Re: [PERFORM] OLAP/reporting queries fall into nested loops overseq scans or other horrible planner choices - Mailing list pgsql-performance

From Laurenz Albe
Subject Re: [PERFORM] OLAP/reporting queries fall into nested loops overseq scans or other horrible planner choices
Date
Msg-id 1509696112.2586.3.camel@cybertec.at
Whole thread Raw
In response to Re: [PERFORM] OLAP/reporting queries fall into nested loops over seqscans or other horrible planner choices  (Gunther <raj@gusw.net>)
List pgsql-performance
Gunther wrote:
> > Bad choices are almost always caused by bad estimates.
> > Granted, there is no way that estimates can ever be perfect.
> > ...
> > Looking deeper, I would say that wrongly chosen nested loop joins
> > often come from an underestimate that is close to zero.
> > PostgreSQL already clamps row count estimates to 1, that is, it will
> > choose an estimate of 1 whenever it thinks fewer rows will be returned.
> > 
> > Perhaps using a higher clamp like 2 would get rid of many of your
> > problems, but it is a difficult gamble as it will also prevent some
> > nested loop joins that would have been the best solution.
> 
> Wow, that is very interesting!

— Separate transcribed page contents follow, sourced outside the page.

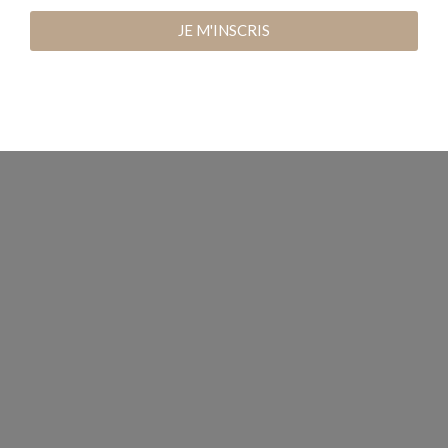
JE M'INSCRIS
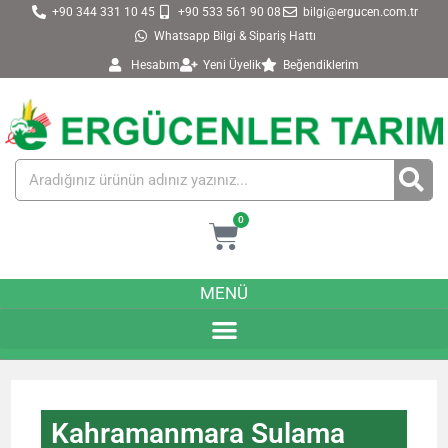
+90 344 331 10 45
+90 533 561 90 08
bilgi@ergucen.com.tr
Whatsapp Bilgi & Sipariş Hattı
Hesabım
Yeni Üyelik
Beğendiklerim
0
MENÜ
Kahramanmara Sulama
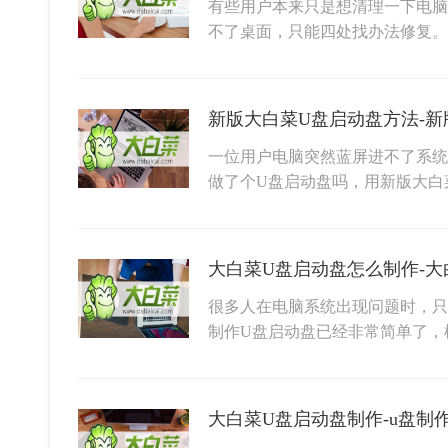
有些用户本来只是想清理一下电脑
不了桌面，只能四处找办法修复
新版大白菜U盘启动盘方法-新
一位用户电脑突然蓝屏进不了系统
做了个U盘启动盘吗，用新版大白
很多人在电脑系统出现问题时，只
制作U盘启动盘已经非常简单了，
大白菜U盘启动盘制作-u盘制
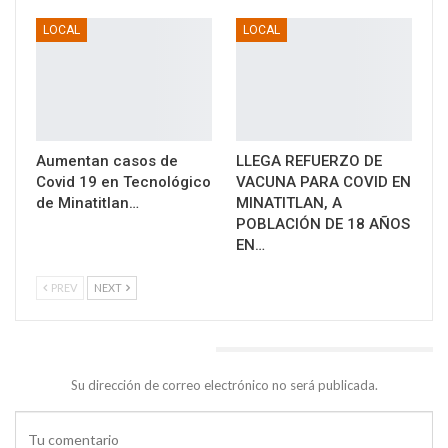
LOCAL
LOCAL
Aumentan casos de
LLEGA REFUERZO DE
Covid 19 en Tecnológico
VACUNA PARA COVID EN
de Minatitlan…
MINATITLAN, A
POBLACIÓN DE 18 AÑOS
EN…
PREV
NEXT
DEJA UNA RESPUESTA
Su dirección de correo electrónico no será publicada.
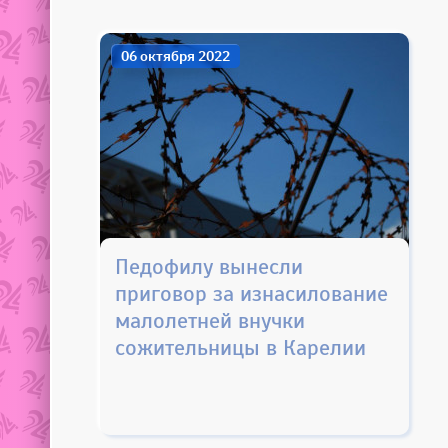
06 октября 2022
Педофилу вынесли
приговор за изнасилование
малолетней внучки
сожительницы в Карелии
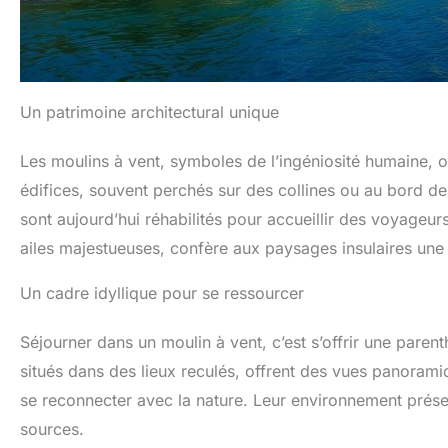
Un patrimoine architectural unique
Les moulins à vent, symboles de l’ingéniosité humaine, on
édifices, souvent perchés sur des collines ou au bord des
sont aujourd’hui réhabilités pour accueillir des voyageurs
ailes majestueuses, confère aux paysages insulaires une
Un cadre idyllique pour se ressourcer
Séjourner dans un moulin à vent, c’est s’offrir une paren
situés dans des lieux reculés, offrent des vues panorami
se reconnecter avec la nature. Leur environnement préserv
sources.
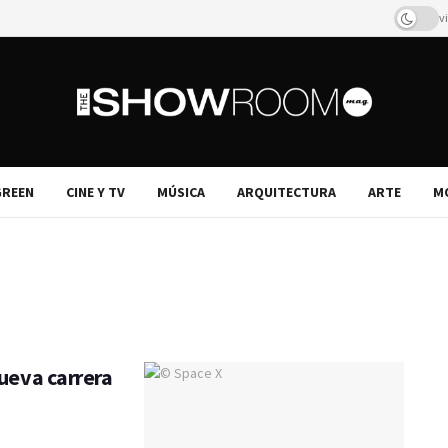
v
REEN
CINE Y TV
MÚSICA
ARQUITECTURA
ARTE
M
nueva carrera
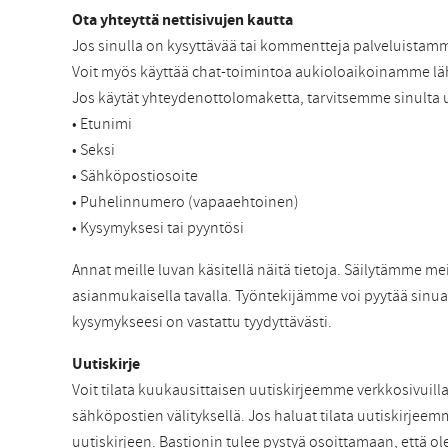
Ota yhteyttä nettisivujen kautta
Jos sinulla on kysyttävää tai kommentteja palveluistamm
Voit myös käyttää chat-toimintoa aukioloaikoinamme läh
Jos käytät yhteydenottolomaketta, tarvitsemme sinulta u
• Etunimi
• Seksi
• Sähköpostiosoite
• Puhelinnumero (vapaaehtoinen)
• Kysymyksesi tai pyyntösi
Annat meille luvan käsitellä näitä tietoja. Säilytämme 
asianmukaisella tavalla. Työntekijämme voi pyytää sinua 
kysymykseesi on vastattu tyydyttävästi.
Uutiskirje
Voit tilata kuukausittaisen uutiskirjeemme verkkosivuill
sähköpostien välityksellä. Jos haluat tilata uutiskirjeem
uutiskirjeen. Bastionin tulee pystyä osoittamaan, että olet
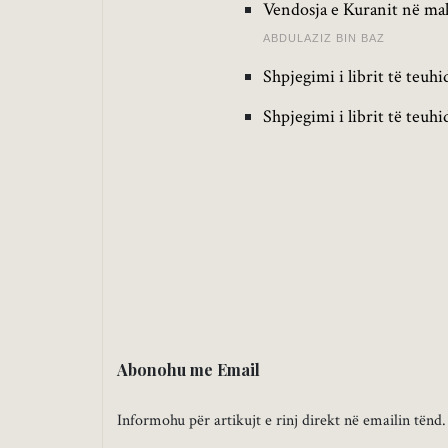
Vendosja e Kuranit në ma
ABDULAZIZ BIN BAZ
Shpjegimi i librit të teuhi
Shpjegimi i librit të teuhi
Abonohu me Email
Informohu për artikujt e rinj direkt në emailin tënd.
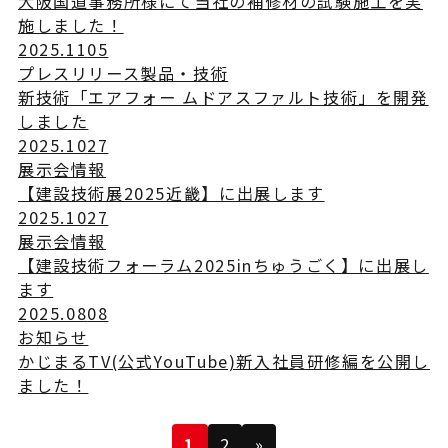
大阪国道事務所様にて当社の補修材の試験施工を実
施しました！
2025.11
05
プレスリリース
製品・技術
新技術「エアフォー ムドアスファルト技術」を開発
しました
2025.10
27
展示会情報
【建設技術展2025近畿】に出展します
2025.10
27
展示会情報
【建設技術フォーラム2025inちゅうごく】に出展し
ます
2025.08
08
お知らせ
かじまるTV(公式YouTube)新入社員研修編を公開し
ました！
次
1
2
»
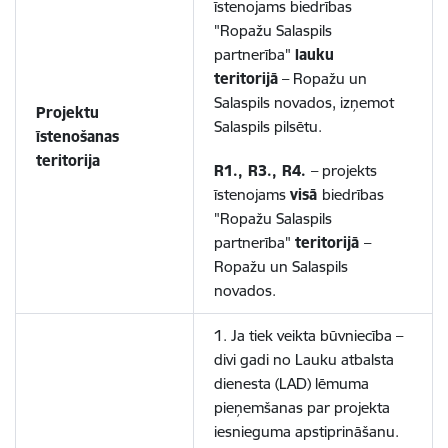
īstenojams biedrības
"Ropažu Salaspils
partnerība"
lauku
teritorijā
– Ropažu un
Salaspils novados, izņemot
Projektu
Salaspils pilsētu.
īstenošanas
teritorija
R1., R3., R4.
– projekts
īstenojams
visā
biedrības
"Ropažu Salaspils
partnerība"
teritorijā
–
Ropažu un Salaspils
novados.
1. Ja tiek veikta būvniecība –
divi gadi no Lauku atbalsta
dienesta (LAD) lēmuma
pieņemšanas par projekta
iesnieguma apstiprināšanu.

Are you saying that if PgSQL can't know 
> what the cardinality is, it assumes a default of 1? That would be very 
> slanted a guess. I would think a couple of hundred would be more 
> appropriate, or 10% of the average of the base tables for which it does 
> have statistics. I would wonder if changing 1 to 2 would make much 
> difference, as Seq Search over 1 to 10 tuples should generally be better 
> than any other approach, as long as the 1-10 tuples are already readily 
> available.

No, it is not like that.
When PostgreSQL cannot come up with a "real" estimate, it uses
default selectivity estimates.

See include/utils/selfuncs.h:

/*
 * Note: the default selectivity estimates are not chosen entirely at random.
 * We want them to be small enough to ensure that indexscans will be used if
 * available, for typical table densities of ~100 tuples/page.  Thus, for
 * example, 0.01 is not quite small enough, since that makes it appear that
 * nearly all pages will be hit anyway.  Also, since we sometimes estimate
 * eqsel as 1/num_distinct, we probably want DEFAULT_NUM_DISTINCT to equal
 * 1/DEFAULT_EQ_SEL.
 */

/* default selectivity estimate for equalities such as "A = b" */
#define DEFAULT_EQ_SEL  0.005

/* default selectivity estimate for inequalities such as "A < b" */
#define DEFAULT_INEQ_SEL  0.3333333333333333

/* default selectivity estimate for range inequalities "A > b AND A < c" */
#define DEFAULT_RANGE_INEQ_SEL  0.005

/* default selectivity estimate for pattern-match operators such as LIKE */
#define DEFAULT_MATCH_SEL       0.005

/* default number of distinct values in a table */
#define DEFAULT_NUM_DISTINCT  200

/* default selectivity estimate for boolean and null test nodes */
#define DEFAULT_UNK_SEL                 0.005
#define DEFAULT_NOT_UNK_SEL             (1.0 - DEFAULT_UNK_SEL)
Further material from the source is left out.